Les clignotants sont au rouge en ce qui concerne les deux mamelles de la croissance britannique, la consommation et l’immobilier. Les Britanniques se serrent la ceinture en prévision d’un hiver difficile voire s’endettent en utilisant leur carte de crédit pour couvrir le coût de la vie. Les dépenses d’alimentation, d’habillement et de loisirs accusent une forte baisse. Les prix moyens des maisons et des appartements se tassent en raison de l’effet négatif du relèvement du loyer de l’argent sur les 9 millions de foyers dont le prêt hypothécaire est à taux variable.

Le gouverneur de la Banque d’Angleterre, Andrew Bailey

Les foyers britanniques sont accablés par la hausse des factures de gaz et d’électricité. En octobre 2022, le plafond maximum des notes annuelles fixé par le régulateur devrait atteindre 3.500 livres (4.152 euros), soit un triplement des tarifs en douze mois. Le choc énergétique mondial, en particulier les restrictions des approvisionnements originaires de Russie, et l’absence de bouclier tarifaire frappent particulièrement les plus démunis.

Les augmentations salariales provoquées par la pénurie de main-d’œuvre post-covid alimentent également la spirale inflationniste.
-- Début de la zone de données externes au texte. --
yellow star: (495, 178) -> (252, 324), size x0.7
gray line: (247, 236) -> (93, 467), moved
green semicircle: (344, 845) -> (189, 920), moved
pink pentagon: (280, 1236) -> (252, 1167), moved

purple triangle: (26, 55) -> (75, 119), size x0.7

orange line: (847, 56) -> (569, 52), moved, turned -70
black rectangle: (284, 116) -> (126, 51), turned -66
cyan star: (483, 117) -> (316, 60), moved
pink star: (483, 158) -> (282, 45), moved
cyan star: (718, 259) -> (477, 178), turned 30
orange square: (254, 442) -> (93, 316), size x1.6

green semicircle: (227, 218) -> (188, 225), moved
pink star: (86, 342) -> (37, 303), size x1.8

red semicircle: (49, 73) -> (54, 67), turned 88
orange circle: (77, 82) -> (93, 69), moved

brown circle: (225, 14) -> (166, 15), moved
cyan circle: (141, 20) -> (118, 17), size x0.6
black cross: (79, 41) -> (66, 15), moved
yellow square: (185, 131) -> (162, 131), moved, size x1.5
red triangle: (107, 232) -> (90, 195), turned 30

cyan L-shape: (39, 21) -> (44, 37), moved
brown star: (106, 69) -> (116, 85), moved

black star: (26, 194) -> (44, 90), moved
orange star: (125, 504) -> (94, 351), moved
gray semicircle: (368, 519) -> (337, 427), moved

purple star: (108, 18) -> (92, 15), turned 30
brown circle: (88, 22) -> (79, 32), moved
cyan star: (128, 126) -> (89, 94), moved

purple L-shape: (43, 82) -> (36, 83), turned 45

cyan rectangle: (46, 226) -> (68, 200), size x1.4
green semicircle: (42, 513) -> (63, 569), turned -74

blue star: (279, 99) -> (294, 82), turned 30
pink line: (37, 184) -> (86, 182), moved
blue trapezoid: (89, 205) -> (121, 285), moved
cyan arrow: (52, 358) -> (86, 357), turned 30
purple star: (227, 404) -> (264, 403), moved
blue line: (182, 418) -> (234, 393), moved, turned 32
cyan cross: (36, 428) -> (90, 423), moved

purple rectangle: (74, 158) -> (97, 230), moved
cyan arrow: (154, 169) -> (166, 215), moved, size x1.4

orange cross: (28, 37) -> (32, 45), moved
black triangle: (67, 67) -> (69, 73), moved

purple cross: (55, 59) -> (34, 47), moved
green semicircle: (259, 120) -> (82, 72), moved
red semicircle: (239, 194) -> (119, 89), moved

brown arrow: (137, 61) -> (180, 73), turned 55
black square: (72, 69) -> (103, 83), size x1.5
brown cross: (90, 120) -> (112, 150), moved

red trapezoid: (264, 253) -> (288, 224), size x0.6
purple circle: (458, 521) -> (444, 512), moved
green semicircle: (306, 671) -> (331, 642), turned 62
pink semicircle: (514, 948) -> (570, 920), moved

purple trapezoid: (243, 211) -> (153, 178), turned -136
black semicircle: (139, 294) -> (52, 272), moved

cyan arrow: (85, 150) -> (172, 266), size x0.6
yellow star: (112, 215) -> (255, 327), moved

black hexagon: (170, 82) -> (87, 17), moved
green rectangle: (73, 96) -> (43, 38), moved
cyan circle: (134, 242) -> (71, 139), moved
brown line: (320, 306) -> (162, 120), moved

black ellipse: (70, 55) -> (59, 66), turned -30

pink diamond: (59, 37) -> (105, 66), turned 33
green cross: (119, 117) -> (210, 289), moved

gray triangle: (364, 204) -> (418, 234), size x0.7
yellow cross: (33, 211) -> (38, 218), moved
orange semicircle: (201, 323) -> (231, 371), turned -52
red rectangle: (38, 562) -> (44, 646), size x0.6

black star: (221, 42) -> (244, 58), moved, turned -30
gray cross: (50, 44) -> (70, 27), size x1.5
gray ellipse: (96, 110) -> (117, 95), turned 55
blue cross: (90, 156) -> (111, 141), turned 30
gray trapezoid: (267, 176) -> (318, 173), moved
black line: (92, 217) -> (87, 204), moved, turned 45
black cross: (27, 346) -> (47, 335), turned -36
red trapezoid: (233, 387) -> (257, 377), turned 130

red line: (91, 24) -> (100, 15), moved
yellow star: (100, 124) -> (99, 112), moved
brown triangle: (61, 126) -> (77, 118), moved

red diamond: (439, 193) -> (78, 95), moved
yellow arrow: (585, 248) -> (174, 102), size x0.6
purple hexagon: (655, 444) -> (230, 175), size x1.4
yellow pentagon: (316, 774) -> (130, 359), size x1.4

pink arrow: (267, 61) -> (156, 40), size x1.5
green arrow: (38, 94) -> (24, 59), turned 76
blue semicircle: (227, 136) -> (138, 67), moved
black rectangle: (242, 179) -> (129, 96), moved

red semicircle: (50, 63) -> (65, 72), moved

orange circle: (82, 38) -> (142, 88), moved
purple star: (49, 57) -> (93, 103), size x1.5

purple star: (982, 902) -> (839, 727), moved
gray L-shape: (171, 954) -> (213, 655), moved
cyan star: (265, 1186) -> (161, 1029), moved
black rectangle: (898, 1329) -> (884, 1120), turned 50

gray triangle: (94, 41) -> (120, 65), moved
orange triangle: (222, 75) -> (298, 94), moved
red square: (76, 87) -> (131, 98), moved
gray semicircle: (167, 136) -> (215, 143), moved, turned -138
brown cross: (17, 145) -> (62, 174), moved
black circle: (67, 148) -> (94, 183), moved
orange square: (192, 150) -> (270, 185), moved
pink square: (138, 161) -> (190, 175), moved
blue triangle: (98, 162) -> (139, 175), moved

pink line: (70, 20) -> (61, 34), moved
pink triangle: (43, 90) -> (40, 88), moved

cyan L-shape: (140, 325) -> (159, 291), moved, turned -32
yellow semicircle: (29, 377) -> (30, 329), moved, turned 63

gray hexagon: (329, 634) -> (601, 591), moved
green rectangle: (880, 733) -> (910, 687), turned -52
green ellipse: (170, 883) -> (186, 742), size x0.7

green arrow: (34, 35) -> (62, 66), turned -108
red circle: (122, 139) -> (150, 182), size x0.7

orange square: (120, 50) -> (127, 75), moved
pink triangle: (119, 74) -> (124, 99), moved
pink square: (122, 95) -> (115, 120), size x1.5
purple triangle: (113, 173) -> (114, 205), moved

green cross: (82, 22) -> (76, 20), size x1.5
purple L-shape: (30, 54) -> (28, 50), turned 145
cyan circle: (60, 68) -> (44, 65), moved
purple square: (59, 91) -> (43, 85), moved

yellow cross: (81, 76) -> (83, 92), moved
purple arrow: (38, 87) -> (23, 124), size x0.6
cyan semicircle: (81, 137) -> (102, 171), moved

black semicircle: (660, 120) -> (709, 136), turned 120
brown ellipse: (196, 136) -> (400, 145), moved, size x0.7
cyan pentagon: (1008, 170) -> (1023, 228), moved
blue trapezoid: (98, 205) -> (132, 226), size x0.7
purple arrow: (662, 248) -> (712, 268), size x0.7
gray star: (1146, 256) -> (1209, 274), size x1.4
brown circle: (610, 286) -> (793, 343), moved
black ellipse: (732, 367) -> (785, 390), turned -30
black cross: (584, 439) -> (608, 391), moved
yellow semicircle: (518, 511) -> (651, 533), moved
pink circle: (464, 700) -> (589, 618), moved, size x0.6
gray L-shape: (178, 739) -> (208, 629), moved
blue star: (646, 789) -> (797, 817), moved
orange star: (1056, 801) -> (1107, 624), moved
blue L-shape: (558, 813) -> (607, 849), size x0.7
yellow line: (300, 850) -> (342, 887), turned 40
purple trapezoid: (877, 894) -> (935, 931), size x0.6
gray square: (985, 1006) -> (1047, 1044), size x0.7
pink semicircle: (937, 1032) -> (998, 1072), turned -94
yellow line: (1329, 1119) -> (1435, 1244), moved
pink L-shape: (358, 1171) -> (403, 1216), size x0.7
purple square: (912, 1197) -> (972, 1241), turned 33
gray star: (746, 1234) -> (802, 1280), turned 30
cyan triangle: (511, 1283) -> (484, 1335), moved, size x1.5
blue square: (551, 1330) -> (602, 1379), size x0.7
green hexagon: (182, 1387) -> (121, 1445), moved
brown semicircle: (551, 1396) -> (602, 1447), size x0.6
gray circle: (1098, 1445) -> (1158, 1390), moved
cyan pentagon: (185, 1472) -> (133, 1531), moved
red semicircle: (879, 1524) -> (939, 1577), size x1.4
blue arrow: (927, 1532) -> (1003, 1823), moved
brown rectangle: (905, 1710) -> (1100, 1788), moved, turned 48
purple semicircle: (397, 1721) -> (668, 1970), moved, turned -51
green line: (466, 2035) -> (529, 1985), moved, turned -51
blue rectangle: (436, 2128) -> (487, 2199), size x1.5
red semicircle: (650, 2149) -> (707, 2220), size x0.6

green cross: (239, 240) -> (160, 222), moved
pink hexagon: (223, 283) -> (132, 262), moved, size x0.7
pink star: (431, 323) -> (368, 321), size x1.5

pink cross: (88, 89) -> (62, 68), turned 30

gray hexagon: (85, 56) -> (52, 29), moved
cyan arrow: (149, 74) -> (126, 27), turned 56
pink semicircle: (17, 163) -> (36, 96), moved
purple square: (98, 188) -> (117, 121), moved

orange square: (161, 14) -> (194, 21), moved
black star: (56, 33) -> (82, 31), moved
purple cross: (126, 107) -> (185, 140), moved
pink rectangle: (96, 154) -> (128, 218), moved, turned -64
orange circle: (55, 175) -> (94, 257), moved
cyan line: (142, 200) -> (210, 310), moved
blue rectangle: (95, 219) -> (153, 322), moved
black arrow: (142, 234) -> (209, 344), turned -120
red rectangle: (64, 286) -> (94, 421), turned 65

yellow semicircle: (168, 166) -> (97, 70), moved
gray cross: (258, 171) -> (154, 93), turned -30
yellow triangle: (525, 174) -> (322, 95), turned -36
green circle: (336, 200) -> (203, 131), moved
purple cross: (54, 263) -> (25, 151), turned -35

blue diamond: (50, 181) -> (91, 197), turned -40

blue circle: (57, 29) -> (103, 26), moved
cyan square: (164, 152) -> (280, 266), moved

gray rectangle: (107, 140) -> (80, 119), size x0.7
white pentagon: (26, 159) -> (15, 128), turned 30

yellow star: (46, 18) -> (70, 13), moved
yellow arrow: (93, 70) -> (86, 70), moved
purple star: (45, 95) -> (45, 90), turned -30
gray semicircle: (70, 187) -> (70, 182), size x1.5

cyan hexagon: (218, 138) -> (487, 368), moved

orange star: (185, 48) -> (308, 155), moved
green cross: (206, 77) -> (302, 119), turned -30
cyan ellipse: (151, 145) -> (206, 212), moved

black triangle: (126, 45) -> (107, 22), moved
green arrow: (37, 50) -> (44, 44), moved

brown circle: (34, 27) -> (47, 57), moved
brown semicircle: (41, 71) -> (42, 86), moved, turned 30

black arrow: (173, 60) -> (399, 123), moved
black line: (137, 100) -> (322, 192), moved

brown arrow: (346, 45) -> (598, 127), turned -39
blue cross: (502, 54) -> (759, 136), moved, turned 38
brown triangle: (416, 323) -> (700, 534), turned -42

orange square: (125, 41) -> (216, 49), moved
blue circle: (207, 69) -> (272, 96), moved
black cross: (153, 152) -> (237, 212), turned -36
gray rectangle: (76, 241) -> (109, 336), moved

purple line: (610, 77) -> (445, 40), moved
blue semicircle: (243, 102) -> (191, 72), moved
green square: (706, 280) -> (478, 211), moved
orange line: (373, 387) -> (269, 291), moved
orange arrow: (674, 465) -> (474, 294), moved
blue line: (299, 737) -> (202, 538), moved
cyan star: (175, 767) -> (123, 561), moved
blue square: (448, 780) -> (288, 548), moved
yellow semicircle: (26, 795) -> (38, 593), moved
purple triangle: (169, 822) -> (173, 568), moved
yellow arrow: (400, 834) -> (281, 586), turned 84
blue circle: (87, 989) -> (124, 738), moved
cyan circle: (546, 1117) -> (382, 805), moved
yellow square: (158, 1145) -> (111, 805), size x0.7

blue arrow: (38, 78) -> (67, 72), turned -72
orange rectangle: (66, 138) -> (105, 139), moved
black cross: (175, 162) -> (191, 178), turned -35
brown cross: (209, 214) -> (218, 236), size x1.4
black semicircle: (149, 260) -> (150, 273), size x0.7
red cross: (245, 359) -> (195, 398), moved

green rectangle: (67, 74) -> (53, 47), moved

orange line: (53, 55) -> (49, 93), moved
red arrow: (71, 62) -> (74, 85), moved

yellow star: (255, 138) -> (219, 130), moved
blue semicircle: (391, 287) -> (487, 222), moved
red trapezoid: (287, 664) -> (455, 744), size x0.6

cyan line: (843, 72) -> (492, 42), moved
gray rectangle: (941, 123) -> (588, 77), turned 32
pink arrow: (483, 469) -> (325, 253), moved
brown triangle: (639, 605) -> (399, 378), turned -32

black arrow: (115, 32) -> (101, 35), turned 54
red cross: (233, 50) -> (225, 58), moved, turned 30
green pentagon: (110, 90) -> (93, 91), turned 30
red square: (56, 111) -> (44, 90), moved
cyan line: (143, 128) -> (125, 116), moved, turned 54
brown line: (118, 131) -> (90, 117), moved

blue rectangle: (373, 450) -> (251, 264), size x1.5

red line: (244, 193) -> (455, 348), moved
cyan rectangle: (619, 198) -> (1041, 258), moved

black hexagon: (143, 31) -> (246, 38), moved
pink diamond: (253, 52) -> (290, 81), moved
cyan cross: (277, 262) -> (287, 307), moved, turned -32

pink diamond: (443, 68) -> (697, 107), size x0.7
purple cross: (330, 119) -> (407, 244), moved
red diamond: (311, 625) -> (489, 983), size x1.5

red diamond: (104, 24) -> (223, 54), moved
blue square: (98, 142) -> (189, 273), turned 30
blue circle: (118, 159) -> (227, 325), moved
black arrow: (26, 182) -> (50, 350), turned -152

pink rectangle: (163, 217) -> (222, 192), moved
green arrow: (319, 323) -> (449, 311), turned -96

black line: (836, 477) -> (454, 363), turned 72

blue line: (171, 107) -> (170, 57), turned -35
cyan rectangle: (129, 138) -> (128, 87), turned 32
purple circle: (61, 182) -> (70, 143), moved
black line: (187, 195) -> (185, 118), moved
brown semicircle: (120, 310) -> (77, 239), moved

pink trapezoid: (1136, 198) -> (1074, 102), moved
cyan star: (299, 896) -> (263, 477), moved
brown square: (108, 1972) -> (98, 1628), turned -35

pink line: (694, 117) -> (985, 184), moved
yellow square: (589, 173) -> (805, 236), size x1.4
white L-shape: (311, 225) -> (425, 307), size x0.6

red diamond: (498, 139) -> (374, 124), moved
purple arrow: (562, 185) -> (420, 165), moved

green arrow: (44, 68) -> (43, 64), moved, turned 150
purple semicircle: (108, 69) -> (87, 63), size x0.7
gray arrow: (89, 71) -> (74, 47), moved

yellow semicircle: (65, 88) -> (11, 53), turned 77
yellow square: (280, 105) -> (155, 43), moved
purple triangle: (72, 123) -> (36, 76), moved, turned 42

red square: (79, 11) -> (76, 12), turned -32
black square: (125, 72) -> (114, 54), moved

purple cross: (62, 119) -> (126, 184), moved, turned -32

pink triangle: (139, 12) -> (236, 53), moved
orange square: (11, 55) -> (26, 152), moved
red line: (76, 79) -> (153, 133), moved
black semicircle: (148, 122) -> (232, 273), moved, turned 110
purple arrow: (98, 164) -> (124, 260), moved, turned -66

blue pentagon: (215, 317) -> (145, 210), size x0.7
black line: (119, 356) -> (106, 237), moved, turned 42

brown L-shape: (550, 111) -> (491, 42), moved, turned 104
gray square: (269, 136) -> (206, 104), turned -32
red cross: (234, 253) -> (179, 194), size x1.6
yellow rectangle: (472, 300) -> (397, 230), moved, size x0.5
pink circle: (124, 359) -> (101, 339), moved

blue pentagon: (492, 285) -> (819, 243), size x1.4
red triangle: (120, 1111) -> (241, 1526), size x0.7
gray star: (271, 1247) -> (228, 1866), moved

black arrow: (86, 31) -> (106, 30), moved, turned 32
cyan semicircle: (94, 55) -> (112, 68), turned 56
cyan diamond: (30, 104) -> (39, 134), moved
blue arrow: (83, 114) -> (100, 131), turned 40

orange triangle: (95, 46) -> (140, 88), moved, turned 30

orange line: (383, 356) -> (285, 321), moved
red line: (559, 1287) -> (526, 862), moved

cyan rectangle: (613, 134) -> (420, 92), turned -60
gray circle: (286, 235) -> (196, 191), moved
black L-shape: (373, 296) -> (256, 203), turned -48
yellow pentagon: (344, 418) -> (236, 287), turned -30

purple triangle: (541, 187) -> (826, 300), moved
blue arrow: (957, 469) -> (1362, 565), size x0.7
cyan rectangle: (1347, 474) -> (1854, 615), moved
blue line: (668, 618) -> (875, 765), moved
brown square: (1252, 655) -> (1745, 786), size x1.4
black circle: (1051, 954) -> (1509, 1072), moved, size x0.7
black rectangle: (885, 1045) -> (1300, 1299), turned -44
En lâchant du lest, le patronat s’efforce d’éviter à tout prix des grèves en protestation contre la dépression substantielle du revenu disponible (-2,25 % l’an prochain), la plus forte depuis le début des années 60.

Conséquence du marasme, la livre sterling a fortement chuté par rapport au dollar et dans une moindre mesure par rapport à l’euro. Le coût des importations est dans l’ascenseur alors que les exportations, qui devraient en profiter à bon escient, sont entravées par les entraves douanières du Brexit. Le déficit de la balance commerciale se creuse dangereusement.

La vacance du pouvoir créée par la chute du Premier ministre, Boris Johnson, et la course à sa succession qui oppose la ministre des Affaires étrangères Lizz Truss et l’ex-ministre des Finances Rishi Sunak n’arrange pas les choses. Alors que les deux adversaires s’entre-déchirent sur la question des baisses d’impôt, l’hôte du 10 Downing Street et son grand argentier, Nadhim Zahawi, sont en vacances.

Comme l’indique Sandra Horfield, économiste en chef à Investec, les prévisions pessimistes de la Banque d’Angleterre ne tiennent pas compte de l’inévitable aggravation du déficit budgétaire causée par un nouveau plan d’aide aux consommateurs que devra mettre en place le prochain chef de gouvernement désigné par les militants du parti conservateur le 5 septembre. Sans parler de la possibilité d’une décrue des taxes, à commencer par la TVA sur l’énergie.

Certes, le tableau n’est bien évidemment pas totalement noir. Certaines entreprises arrivent à faire le dos rond, voire prospèrent sur des créneaux bien définis (sciences de la vie, tech, énergie, télécoms, etc.). Reste que dans ce royaume où les inégalités sont plus fortes que sur le Vieux Continent, tout le monde n’est pas frappé de la même manière par la grande déconfiture économique.